PROBLEM TO WORK ON
For each line below that holds the word "реки", make a copy.

RECORDS SUPPLIED
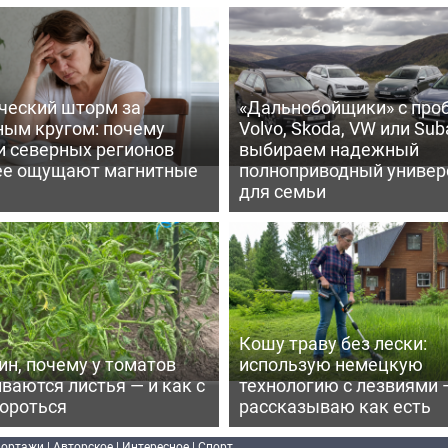
ческий шторм за
«Дальнобойщики» с про
ным кругом: почему
Volvo, Skoda, VW или Suba
и северных регионов
выбираем надежный
ее ощущают магнитные
полноприводный универ
для семьи
Кошу траву без лески:
ин, почему у томатов
использую немецкую
ваются листья — и как с
технологию с лезвиями 
бороться
рассказываю как есть
портажи
|
Авторское
|
Интересное
|
Спорт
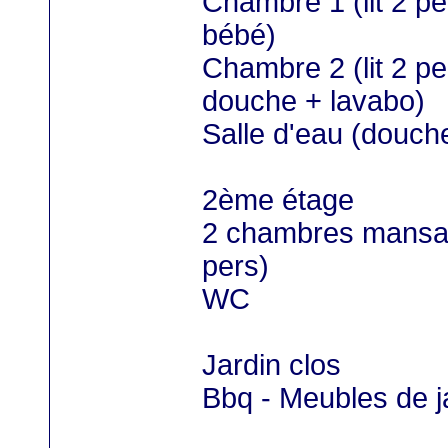
Chambre 1 (lit 2 pe
bébé)
Chambre 2 (lit 2 p
douche + lavabo)
Salle d'eau (douch
2ème étage
2 chambres mansar
pers)
WC
Jardin clos
Bbq - Meubles de j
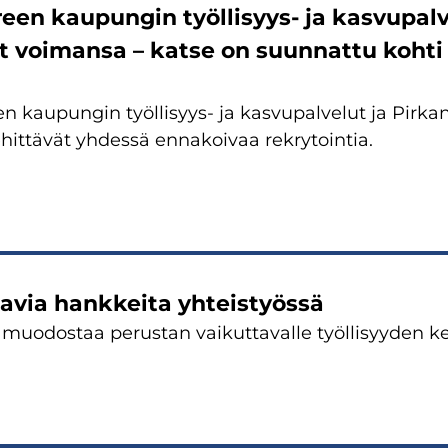
een kau­pun­gin työllisyys-​ ja kas­vu­pal­v
ät voi­man­sa – katse on suun­nat­tu kohti 
n kau­pun­gin työllisyys-​ ja kas­vu­pal­ve­lut ja Pir­ka
hit­tä­vät yh­des­sä en­na­koi­vaa rek­ry­toin­tia.
ta­via hank­kei­ta yh­teis­työs­sä
 muo­dos­taa pe­rus­tan vai­kut­ta­val­le työl­li­syy­den ke­h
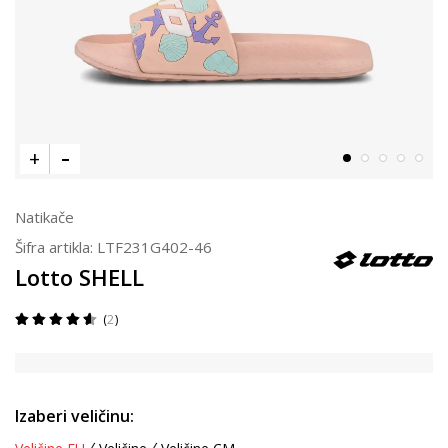
Natikače
Šifra artikla:
LTF231G402-46
Lotto SHELL
2
Izaberi veličinu:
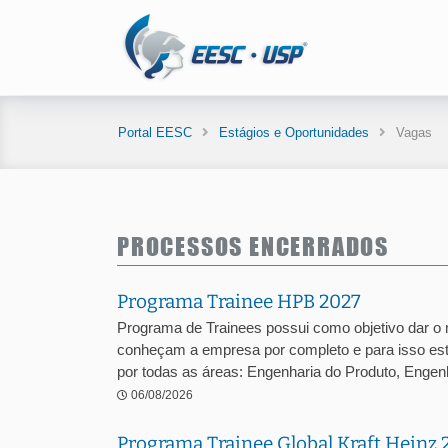
Portal EESC
Estágios e Oportunidades
Vagas
PROCESSOS ENCERRADOS
Programa Trainee HPB 2027
Programa de Trainees possui como objetivo dar o
conheçam a empresa por completo e para isso est
por todas as áreas: Engenharia do Produto, Engenha
06/08/2026
Programa Trainee Global Kraft Heinz 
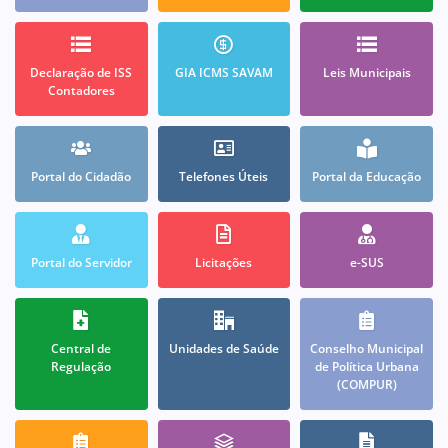
Declaração de ISS
GIA ICMS SAVAM
Leis Municipais
Contadores
Portal do Cidadão
Telefones Úteis
Portal da Educação
Portal do Servidor
Licitações
e-SUS
Central de
Unidades de Saúde
Conselho Municipal
Regulação
de Política Urbana
(COMPUR)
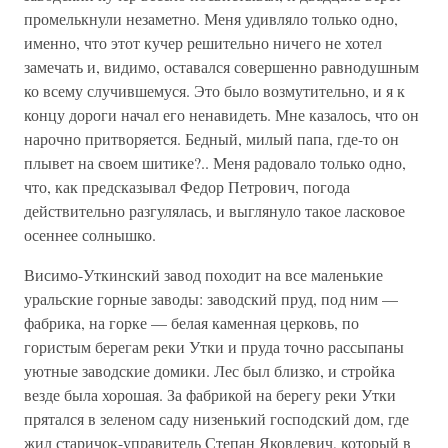
промелькнули незаметно. Меня удивляло только одно,
именно, что этот кучер решительно ничего не хотел
замечать и, видимо, оставался совершенно равнодушным
ко всему случившемуся. Это было возмутительно, и я к
концу дороги начал его ненавидеть. Мне казалось, что он
нарочно притворяется. Бедный, милый папа, где-то он
плывет на своем шитике?.. Меня радовало только одно,
что, как предсказывал Федор Петрович, погода
действительно разгулялась, и выглянуло такое ласковое
осеннее солнышко.
Висимо-Уткинский завод походит на все маленькие
уральские горные заводы: заводский пруд, под ним —
фабрика, на горке — белая каменная церковь, по
гористым берегам реки Утки и пруда точно рассыпаны
уютные заводские домики. Лес был близко, и стройка
везде была хорошая. За фабрикой на берегу реки Утки
прятался в зеленом саду низенький господский дом, где
жил старичок-управитель Степан Яковлевич, который в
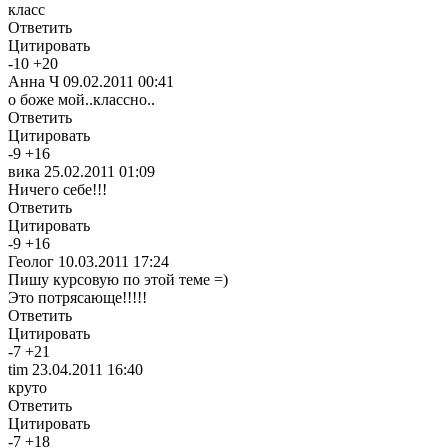
класс
Ответить
Цитировать
-
10
+
20
Анна Ч
09.02.2011 00:41
о боже мой..классно..
Ответить
Цитировать
-
9
+
16
вика
25.02.2011 01:09
Ничего себе!!!
Ответить
Цитировать
-
9
+
16
Геолог
10.03.2011 17:24
Пишу курсовую по этой теме =)
Это потрясающе!!!!!
Ответить
Цитировать
-
7
+
21
tim
23.04.2011 16:40
круто
Ответить
Цитировать
-
7
+
18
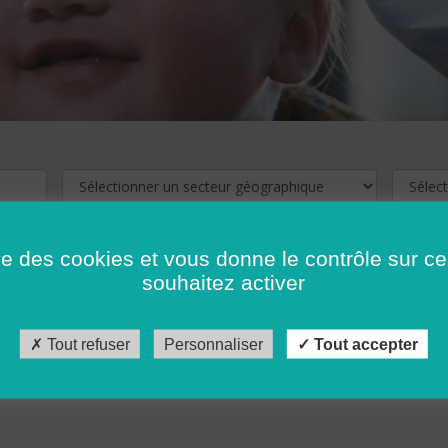
ise des cookies et vous donne le contrôle sur 
souhaitez activer
cliquez ici !
Pour voir les offres d'emploi de votre département,
Tout refuser
Personnaliser
Tout accepter
récédent
…
10
11
12
13
14
15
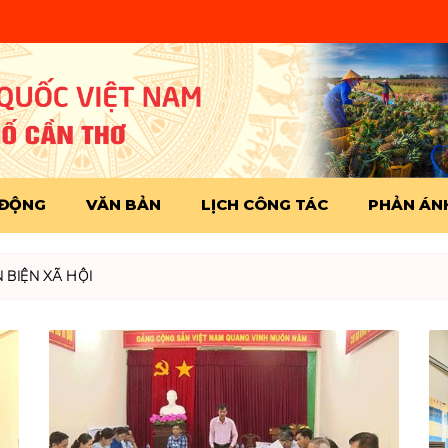
 ĐỘNG
VĂN BẢN
LỊCH CÔNG TÁC
PHẢN ÁNH
 BIỆN XÃ HỘI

RESPONSE FOR THIS EXERCISE
гористым берегам реки Утки и пруда точно рассыпаны
везде была хорошая. За фабрикой на берегу реки Утки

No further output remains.